The next evening that he visited the Petersens he left a little earlier than usual, and only followed the road back to Northport sufficiently far to make certain that he was not being trailed. Then retracing his steps, he approached the house from the rear, his soft moccasins moving silently across the ground, his figure crouched until he appeared little more than a shadow between the trees.
Just as he reached the clearing which separated the dwelling from the woods, he stumbled and almost fell. His foot had caught against something which felt like the trunk of a fallen tree, but which moved with an ease entirely foreign to a log of that size.

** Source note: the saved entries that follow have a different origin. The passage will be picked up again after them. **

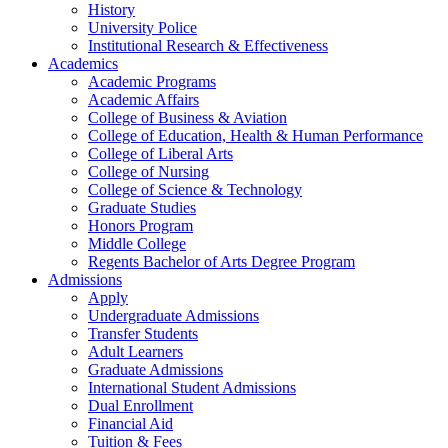
History
University Police
Institutional Research & Effectiveness
Academics
Academic Programs
Academic Affairs
College of Business & Aviation
College of Education, Health & Human Performance
College of Liberal Arts
College of Nursing
College of Science & Technology
Graduate Studies
Honors Program
Middle College
Regents Bachelor of Arts Degree Program
Admissions
Apply
Undergraduate Admissions
Transfer Students
Adult Learners
Graduate Admissions
International Student Admissions
Dual Enrollment
Financial Aid
Tuition & Fees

Puzzled, Marks waited until a cloud which had concealed the moon had drifted by, and then commenced his examination. Yes, it was a log—and a big one, still damp from its immersion in the river. But it was so light that he could lift it unaided and it rang to a rap from his knuckles. The end which he first examined was solid, but at the other end the log was a mere shell, not more than an inch of wood remaining inside the bark.
It was not until he discovered a round plug of wood—a stopper, which fitted precisely into the open end of the log—that the solution of the whole mystery dawned upon him. The silk had been shipped across the border from Canada inside the trunks of trees, hollowed out for the purpose! Wrapping the bolts in oiled silk would keep them perfectly waterproof and the plan was so simple as to be impervious to detection, save by accident.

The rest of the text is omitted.